Human language evolved with a ‘Big Bang’, study says
Prevailing theories suggest that human language evolved slowly from a series of simple grunts and noises, to a complex spoken language between 75,000 and 100,000 years ago.
But now, according to a new study in the journal Frontiers in Psychology, researchers believe the rise of complex language took place relatively rapidly, not as a series of gradual changes as has been described previously.
The Big Bang of language
Some scholars have argued that we first started using a kind of proto-language before developing a language that included syntax, or rules that organized word and sentence structures. In the new study, researchers said some words show signs that they descended from a syntax-laden system, not just a collection of simple grunts and sounds.
Study author Shigeru Miyagawa, a linguistics professor at MIT, told redOrbit via email that cognitive developments in the brain allowed for the quick rise of complex language.

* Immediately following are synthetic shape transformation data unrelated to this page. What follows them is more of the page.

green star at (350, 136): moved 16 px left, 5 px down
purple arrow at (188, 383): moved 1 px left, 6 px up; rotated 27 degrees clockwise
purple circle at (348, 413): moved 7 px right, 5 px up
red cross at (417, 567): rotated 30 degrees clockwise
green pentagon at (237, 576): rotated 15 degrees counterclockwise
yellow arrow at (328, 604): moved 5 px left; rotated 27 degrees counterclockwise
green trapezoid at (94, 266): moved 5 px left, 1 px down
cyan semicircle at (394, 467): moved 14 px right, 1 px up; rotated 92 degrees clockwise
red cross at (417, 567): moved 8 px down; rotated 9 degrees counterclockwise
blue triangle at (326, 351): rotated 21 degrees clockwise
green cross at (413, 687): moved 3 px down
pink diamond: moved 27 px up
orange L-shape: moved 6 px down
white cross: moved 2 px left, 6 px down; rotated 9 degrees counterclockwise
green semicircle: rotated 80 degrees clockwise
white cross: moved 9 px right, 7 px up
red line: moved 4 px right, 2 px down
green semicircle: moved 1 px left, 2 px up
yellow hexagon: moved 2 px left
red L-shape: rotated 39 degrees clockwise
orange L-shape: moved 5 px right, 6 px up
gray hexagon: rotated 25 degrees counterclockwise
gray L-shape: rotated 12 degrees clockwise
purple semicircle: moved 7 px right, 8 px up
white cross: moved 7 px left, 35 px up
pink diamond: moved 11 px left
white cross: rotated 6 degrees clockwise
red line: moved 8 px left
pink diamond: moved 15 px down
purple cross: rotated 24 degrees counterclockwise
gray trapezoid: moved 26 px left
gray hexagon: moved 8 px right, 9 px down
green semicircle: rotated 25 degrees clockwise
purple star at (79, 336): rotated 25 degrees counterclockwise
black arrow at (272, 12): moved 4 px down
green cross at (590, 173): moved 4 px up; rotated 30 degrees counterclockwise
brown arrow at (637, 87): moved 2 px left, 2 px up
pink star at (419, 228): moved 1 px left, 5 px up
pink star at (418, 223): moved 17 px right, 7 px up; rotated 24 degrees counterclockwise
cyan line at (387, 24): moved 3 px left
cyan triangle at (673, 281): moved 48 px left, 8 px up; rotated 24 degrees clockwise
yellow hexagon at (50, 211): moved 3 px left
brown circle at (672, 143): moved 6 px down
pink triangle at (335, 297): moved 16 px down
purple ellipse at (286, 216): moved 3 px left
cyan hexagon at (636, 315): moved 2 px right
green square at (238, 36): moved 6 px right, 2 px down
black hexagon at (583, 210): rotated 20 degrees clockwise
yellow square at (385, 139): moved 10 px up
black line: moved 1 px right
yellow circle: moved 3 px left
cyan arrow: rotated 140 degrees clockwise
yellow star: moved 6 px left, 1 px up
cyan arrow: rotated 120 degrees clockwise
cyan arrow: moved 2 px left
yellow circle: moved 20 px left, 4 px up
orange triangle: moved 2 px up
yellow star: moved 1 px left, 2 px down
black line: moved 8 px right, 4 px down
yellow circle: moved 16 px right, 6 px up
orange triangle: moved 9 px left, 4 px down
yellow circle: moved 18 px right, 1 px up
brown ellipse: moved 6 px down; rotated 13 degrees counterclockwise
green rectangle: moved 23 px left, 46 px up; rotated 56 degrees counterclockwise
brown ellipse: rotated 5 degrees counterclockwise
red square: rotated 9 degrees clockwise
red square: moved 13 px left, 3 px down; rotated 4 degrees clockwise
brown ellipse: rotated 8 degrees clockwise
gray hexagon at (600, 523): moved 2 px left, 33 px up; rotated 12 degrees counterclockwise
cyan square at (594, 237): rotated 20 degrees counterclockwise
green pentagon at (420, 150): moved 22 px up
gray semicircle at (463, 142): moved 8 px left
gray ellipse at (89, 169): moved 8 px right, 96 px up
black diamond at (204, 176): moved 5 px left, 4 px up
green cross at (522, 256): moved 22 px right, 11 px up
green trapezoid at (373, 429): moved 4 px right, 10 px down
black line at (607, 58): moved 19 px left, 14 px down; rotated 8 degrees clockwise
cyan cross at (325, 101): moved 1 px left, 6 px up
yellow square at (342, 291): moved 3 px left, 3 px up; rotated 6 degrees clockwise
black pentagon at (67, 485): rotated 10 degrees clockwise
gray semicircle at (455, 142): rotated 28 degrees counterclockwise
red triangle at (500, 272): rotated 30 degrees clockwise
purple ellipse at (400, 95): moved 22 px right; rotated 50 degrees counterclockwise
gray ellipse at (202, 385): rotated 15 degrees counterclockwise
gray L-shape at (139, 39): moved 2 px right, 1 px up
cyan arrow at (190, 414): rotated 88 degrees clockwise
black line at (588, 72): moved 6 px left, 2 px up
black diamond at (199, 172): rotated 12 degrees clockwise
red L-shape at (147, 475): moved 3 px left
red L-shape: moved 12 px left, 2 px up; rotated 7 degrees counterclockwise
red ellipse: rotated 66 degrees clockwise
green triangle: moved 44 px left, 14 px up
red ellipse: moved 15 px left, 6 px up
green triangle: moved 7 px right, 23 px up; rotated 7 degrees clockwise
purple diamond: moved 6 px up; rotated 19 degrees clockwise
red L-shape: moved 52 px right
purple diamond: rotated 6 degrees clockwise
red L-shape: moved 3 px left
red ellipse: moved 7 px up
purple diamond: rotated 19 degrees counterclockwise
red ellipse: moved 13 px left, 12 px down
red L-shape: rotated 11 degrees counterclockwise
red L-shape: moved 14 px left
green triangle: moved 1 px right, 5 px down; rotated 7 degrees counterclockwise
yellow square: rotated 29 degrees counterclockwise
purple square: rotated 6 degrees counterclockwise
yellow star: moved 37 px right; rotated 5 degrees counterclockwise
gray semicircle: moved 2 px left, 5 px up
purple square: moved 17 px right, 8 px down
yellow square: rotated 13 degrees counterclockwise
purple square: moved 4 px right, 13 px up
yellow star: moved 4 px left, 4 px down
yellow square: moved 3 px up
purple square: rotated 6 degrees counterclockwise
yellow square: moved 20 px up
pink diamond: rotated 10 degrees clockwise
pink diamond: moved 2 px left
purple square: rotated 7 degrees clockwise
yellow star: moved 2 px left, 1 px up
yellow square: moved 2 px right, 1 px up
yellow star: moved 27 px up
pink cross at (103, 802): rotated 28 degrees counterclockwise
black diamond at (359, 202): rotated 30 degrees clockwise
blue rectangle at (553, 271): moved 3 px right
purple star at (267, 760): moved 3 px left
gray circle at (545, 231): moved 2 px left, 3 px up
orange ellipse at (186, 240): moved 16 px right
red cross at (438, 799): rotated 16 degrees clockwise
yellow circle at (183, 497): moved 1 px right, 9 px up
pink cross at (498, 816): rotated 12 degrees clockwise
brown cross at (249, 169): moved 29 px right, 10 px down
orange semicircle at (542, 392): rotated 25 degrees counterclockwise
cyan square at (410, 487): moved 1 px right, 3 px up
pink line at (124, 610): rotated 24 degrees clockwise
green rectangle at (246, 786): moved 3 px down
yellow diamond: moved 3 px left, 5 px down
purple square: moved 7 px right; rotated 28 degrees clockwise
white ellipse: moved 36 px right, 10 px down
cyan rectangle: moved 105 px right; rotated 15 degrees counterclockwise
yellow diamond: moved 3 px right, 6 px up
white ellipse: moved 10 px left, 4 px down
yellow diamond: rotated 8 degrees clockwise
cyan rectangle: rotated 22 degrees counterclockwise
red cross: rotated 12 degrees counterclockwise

One way to think about this is that the brain, which had been growing ever larger for over a million years, at some point 75,000 to 100,000 years ago, hit a critical point, and all the resources that nature had provided came together in a Big Bang and language emerged pretty much as we know it today, Miyagawa wrote. It looks counterintuitive given how enormously complex language is, but when one considers that the brain was getting ready for it for more than million years, it isnt too far-fetched.